In her workshops, Mileska meets girls and young women who often feel unheard. Many lack access to reproductive education or menstrual products; others feel excluded from youth structures and institutions.

She remembers one high school student who admitted skipping school every month because she could not afford pads. Stories like this are not rare, and each strengthens Mileska’s resolve.

“What keeps me going is knowing that change is possible when we talk openly,” she says. “Once someone understands they deserve more, they begin demanding it.”

PERIOD Skopje has partnered with schools, universities, and municipalities to expand menstrual education and raise awareness of menstrual health as a human rights issue. The initiative has also sparked national conversations about integrating menstrual products into public institutions.

Peace as a shared project

For Mileska, peace is something we build step by step, with each other. Photo: UN Women/Ognen Acevski
For Mileska, peace is something we build step by step, with each other. Photo: UN Women/Ognen Acevski

Teodora Mileska’s philosophy of peace is both intimate and collective. She believes peace is built through everyday acts of care, allyship, and solidarity, through listening, supporting, and resisting injustice together.

“I don’t see peace as something we inherit,” she says. “It is something we build step by step, with each other.”

A voice for the future

Today, Teodora Mileska stands among the young women whose stories bridge the Women, Peace and Security and Youth, Peace and Security agendas. She represents a generation that demands inclusion, prioritizes justice, and insists that equality is central to peace.

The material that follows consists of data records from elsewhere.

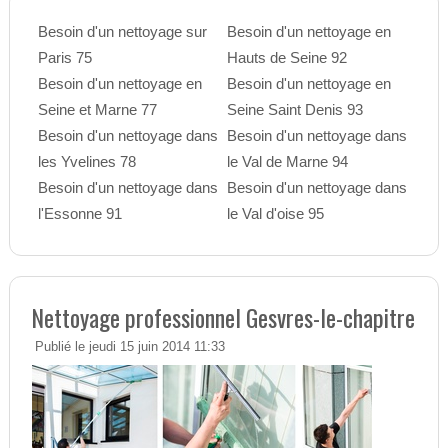
Besoin d'un nettoyage sur
Besoin d'un nettoyage en
Paris 75
Hauts de Seine 92
Besoin d'un nettoyage en
Besoin d'un nettoyage en
Seine et Marne 77
Seine Saint Denis 93
Besoin d'un nettoyage dans
Besoin d'un nettoyage dans
les Yvelines 78
le Val de Marne 94
Besoin d'un nettoyage dans
Besoin d'un nettoyage dans
l'Essonne 91
le Val d'oise 95
Nettoyage professionnel Gesvres-le-chapitre
Publié le jeudi 15 juin 2014 11:33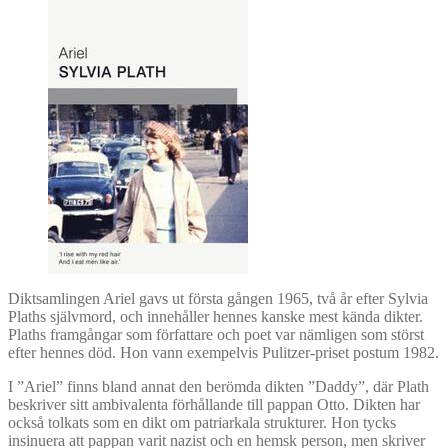
Diktsamlingen Ariel gavs ut första gången 1965, två år efter Sylvia
Plaths självmord, och innehåller hennes kanske mest kända dikter.
Plaths framgångar som författare och poet var nämligen som störst
efter hennes död. Hon vann exempelvis Pulitzer-priset postum 1982.
I ”Ariel” finns bland annat den berömda dikten ”Daddy”, där Plath
beskriver sitt ambivalenta förhållande till pappan Otto. Dikten har
också tolkats som en dikt om patriarkala strukturer. Hon tycks
insinuera att pappan varit nazist och en hemsk person, men skriver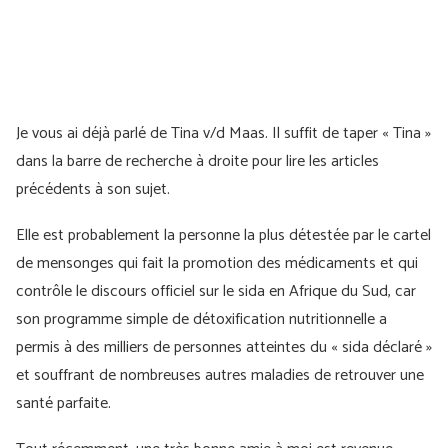
Je vous ai déjà parlé de Tina v/d Maas. Il suffit de taper « Tina »
dans la barre de recherche à droite pour lire les articles
précédents à son sujet.
Elle est probablement la personne la plus détestée par le cartel
de mensonges qui fait la promotion des médicaments et qui
contrôle le discours officiel sur le sida en Afrique du Sud, car
son programme simple de détoxification nutritionnelle a
permis à des milliers de personnes atteintes du « sida déclaré »
et souffrant de nombreuses autres maladies de retrouver une
santé parfaite.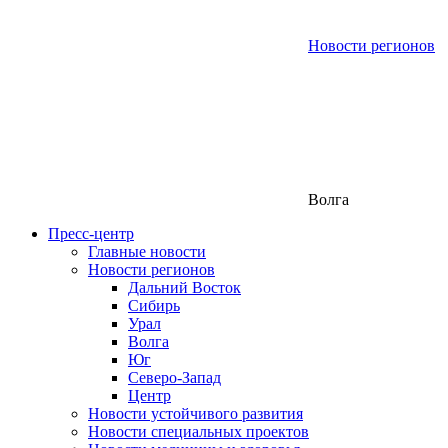
Новости регионов
Волга
Пресс-центр
Главные новости
Новости регионов
Дальний Восток
Сибирь
Урал
Волга
Юг
Северо-Запад
Центр
Новости устойчивого развития
Новости специальных проектов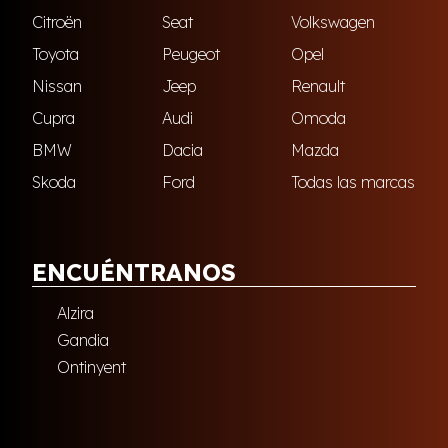
Citroën
Seat
Volkswagen
Toyota
Peugeot
Opel
Nissan
Jeep
Renault
Cupra
Audi
Omoda
BMW
Dacia
Mazda
Skoda
Ford
Todas las marcas
ENCUÉNTRANOS
Alzira
Gandia
Ontinyent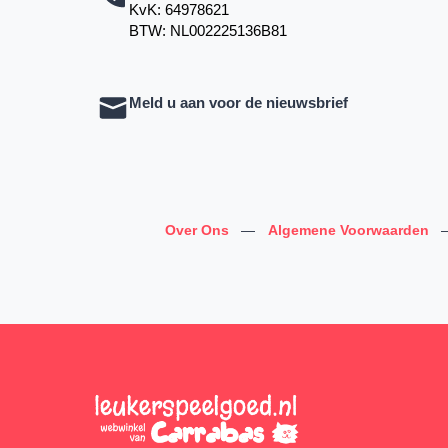
KvK: 64978621
BTW: NL002225136B81
Meld u aan voor de nieuwsbrief
Over Ons
—
Algemene Voorwaarden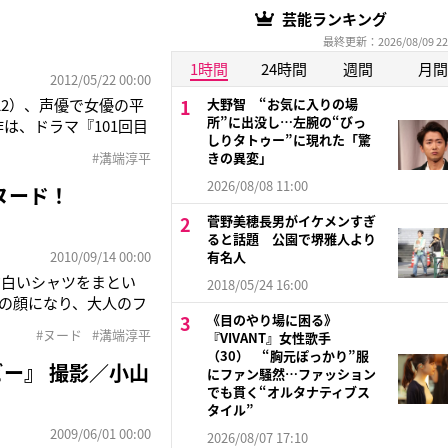
芸能ランキング
最終更新：2026/08/09 22
1時間
24時間
週間
月間
2012/05/22 00:00
22）、声優で女優の平
大野智 “お気に入りの場
所”に出没し…左腕の“びっ
は、ドラマ『101回目
しりタトゥー”に現れた「驚
年が精霊の宿ったぬい
#溝端淳平
きの異変」
は何か、男の人はなぜ浮
2026/08/08 11:00
ヌード！
菅野美穂長男がイケメンすぎ
ると話題 公園で堺雅人より
2010/09/14 00:00
有名人
だ白いシャツをまとい
2018/05/24 16:00
の顔になり、大人のフ
《目のやり場に困る》
です！！」と語る21
#ヌード
#溝端淳平
『VIVANT』女性歌手
JIKA）
（30） “胸元ぽっかり”服
ー』 撮影／小山
にファン騒然…ファッション
でも貫く“オルタナティブス
タイル”
2009/06/01 00:00
2026/08/07 17:10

Her message is clear: peace is not passive. It is participatory, rooted in dignity, choice, health, and education.

And with every workshop she leads, every young woman she informs, and every conversation she opens, she is helping bring that future closer.

 

This story is part of the Born in 2000 storytelling project under the “Women Lead, Peace Follows” campaign, marking 25 years since the UN Security Council adopted Resolution 1325 on women, peace and security.